Modern Large Language Models (LLMs) often require external tools, such as machine learning classifiers or knowledge retrieval systems, to provide accurate answers in domains where their pre-trained knowledge is insufficient. This integration of LLMs with external tools expands their utility but also introduces a critical challenge: determining the trustworthiness of responses generated by the combined system. In high-stakes applications, such as medical decision-making, it is essential to assess the uncertainty of both the LLM's generated text and the tool's output to ensure the reliability of the final response. However, existing uncertainty quantification methods do not account for the tool-calling scenario, where both the LLM and external tool contribute to the overall system's uncertainty. In this work, we present a novel framework for modeling tool-calling LLMs that quantifies uncertainty by jointly considering the predictive uncertainty of the LLM and the external tool. We extend previous methods for uncertainty quantification over token sequences to this setting and propose efficient approximations that make uncertainty computation practical for real-world applications. We evaluate our framework on two new synthetic QA datasets, derived from well-known machine learning datasets, which require tool-calling for accurate answers. Additionally, we apply our method to retrieval-augmented generation (RAG) systems and conduct a proof-of-concept experiment demonstrating the effectiveness of our uncertainty metrics in scenarios where external information retrieval is needed. Our results show that the framework is effective in enhancing trust in LLM-based systems, especially in cases where the LLM's internal knowledge is insufficient and external tools are required.

Paper Structure

This paper contains 21 sections, 10 equations, 3 figures, 3 tables.

Figures (3)

  • Figure 1: Illustration of our model of the LLM+tool system. The system receives an input prompt $x$, such as a question that requires a tool (e.g. a classifier) to answer. The LLM produces a tool call $a$ which acts as input to the tool. The tool produces output $z$, which in turn is mapped to a token sequence and provided to the LLM, alongside the original prompt. Finally, the LLM produces the final answer $y$. Yellow indicates the features that the LLM needs to extract for the tool call. Green indicates the final question the system needs to answer and red indicates the final answer provided by the combined system. Within this framework we can quantify the uncertainty of the final answer while taking into account the uncertainty of the classifier.
  • Figure 2: Illustration of our framework applied to RAG. The system receives an input question $x$, shown in green, that requires additional documents to answer. In our framework, we describe the document retriever as a categorical distribution over documents. The system samples relevant documents $z$ from that distribution which are added to the LLM context.
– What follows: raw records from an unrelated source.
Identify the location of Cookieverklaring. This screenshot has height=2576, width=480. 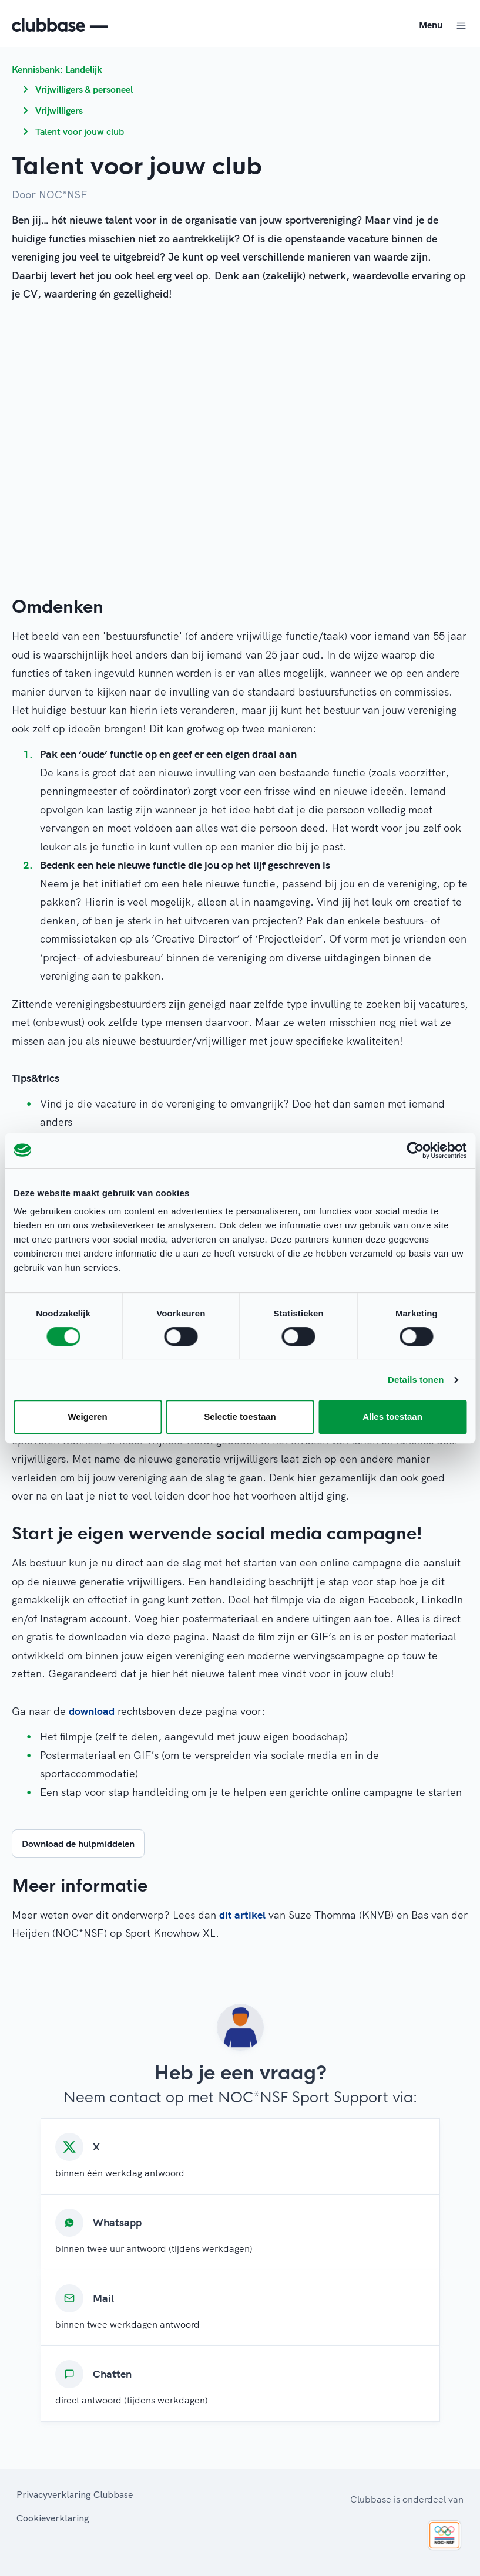
(52, 2518).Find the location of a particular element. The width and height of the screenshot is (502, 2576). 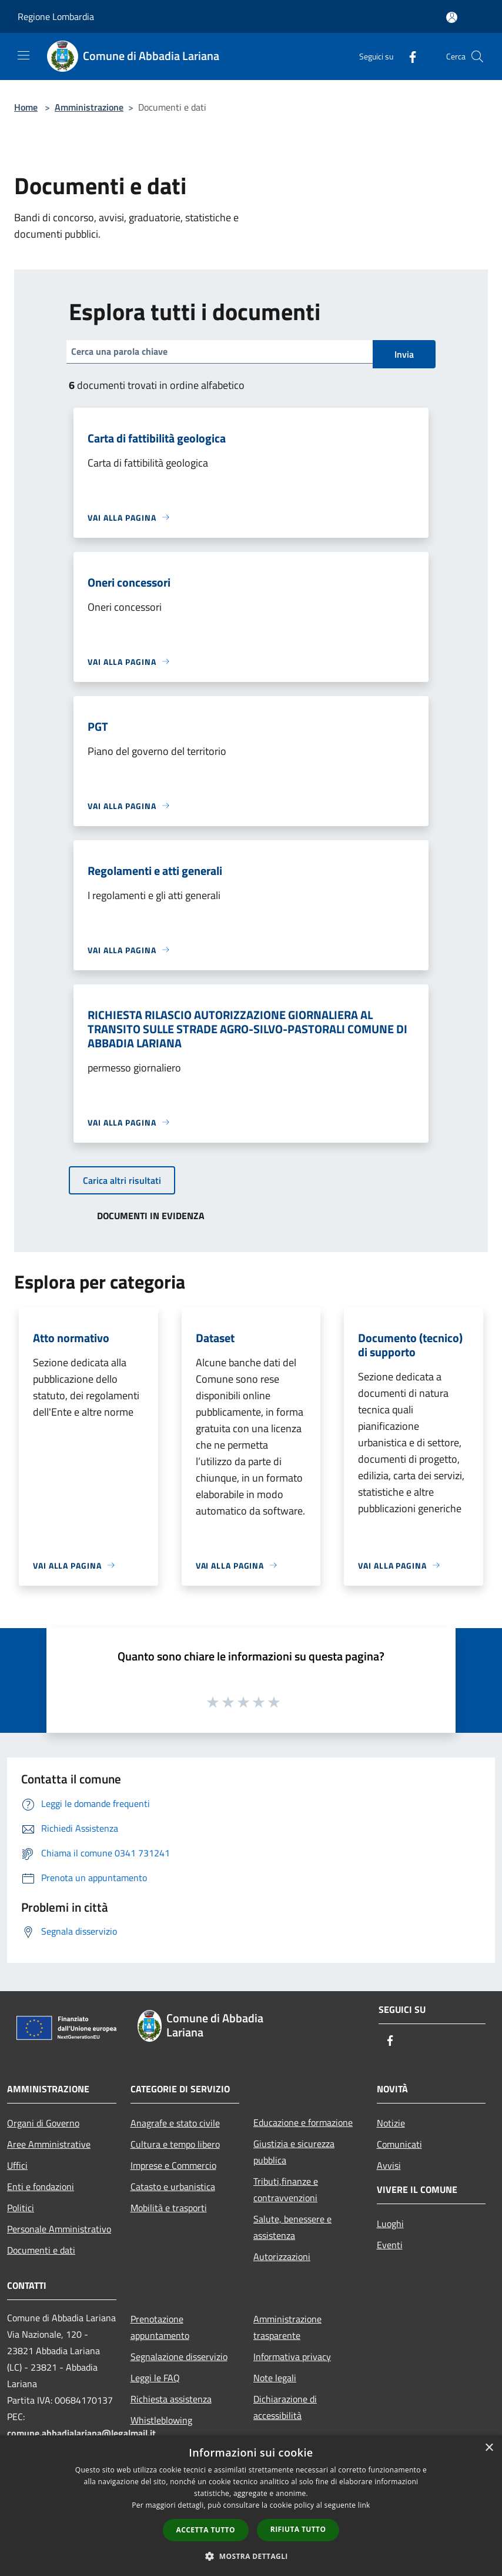

Richiesta assistenza is located at coordinates (171, 2399).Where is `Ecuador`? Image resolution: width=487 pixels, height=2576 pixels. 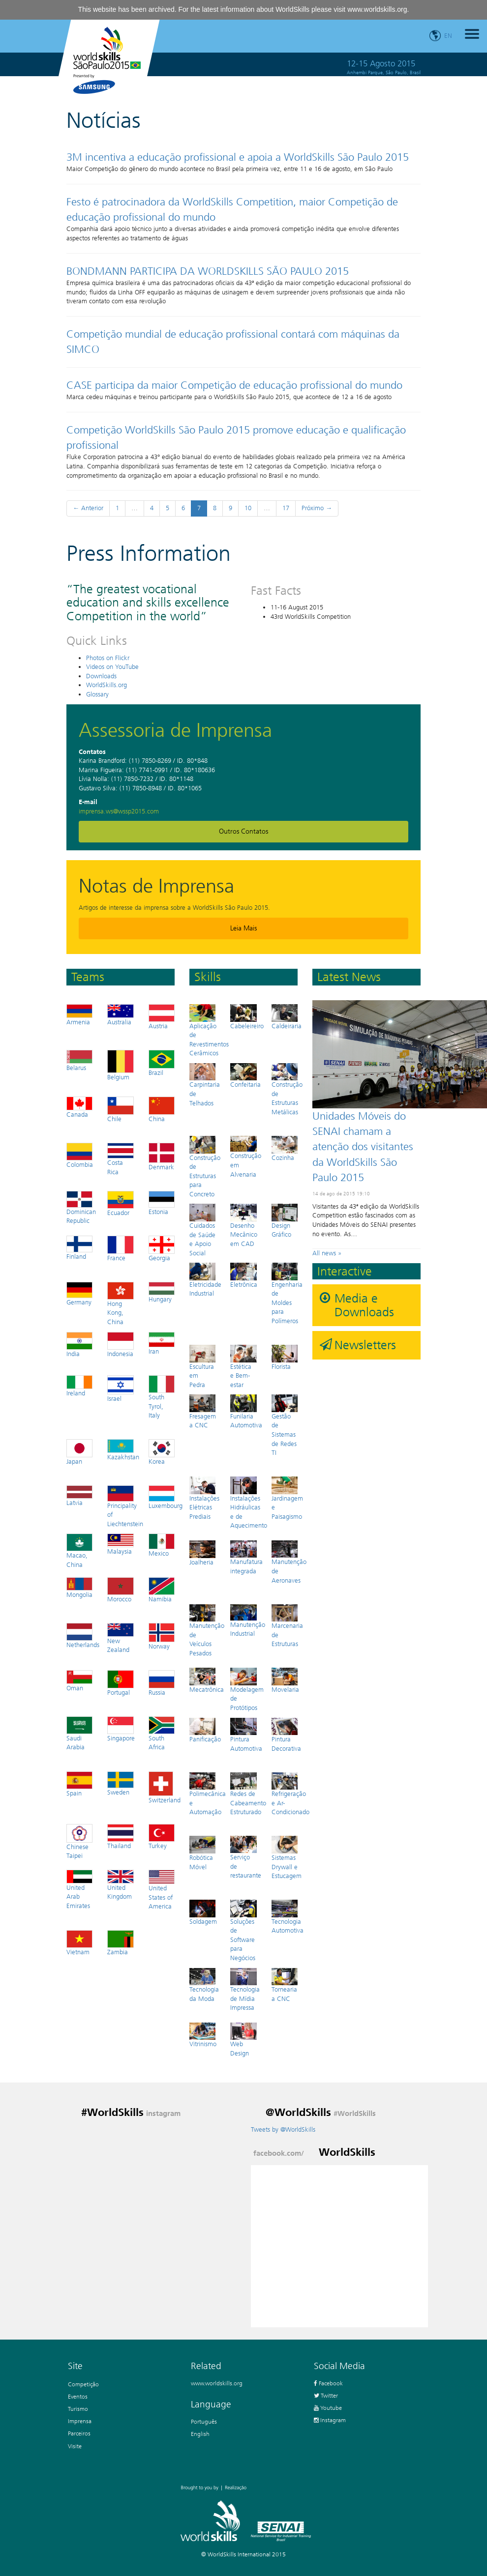 Ecuador is located at coordinates (120, 1203).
Finally, the LLM produces the final answer $y$. Yellow indicates the most relevant passage. The bar plot shows that in this example the retrieval distribution is low entropy, so uncertainty in the retrieval is low. Red indicates the final answer provided by the combined system. Within this framework we can quantify the uncertainty of the overall system answer, taking into account the uncertainty of the retreival system.
  • Figure 3: Samples from the IRIS QA and the Diabetes QA datasets. Yellow indicates the portion of the question that the LLM needs to extract features for the tool call from. Green indicates the question that the system needs to answer based on the prompt and the tool response. Red indicates the answer.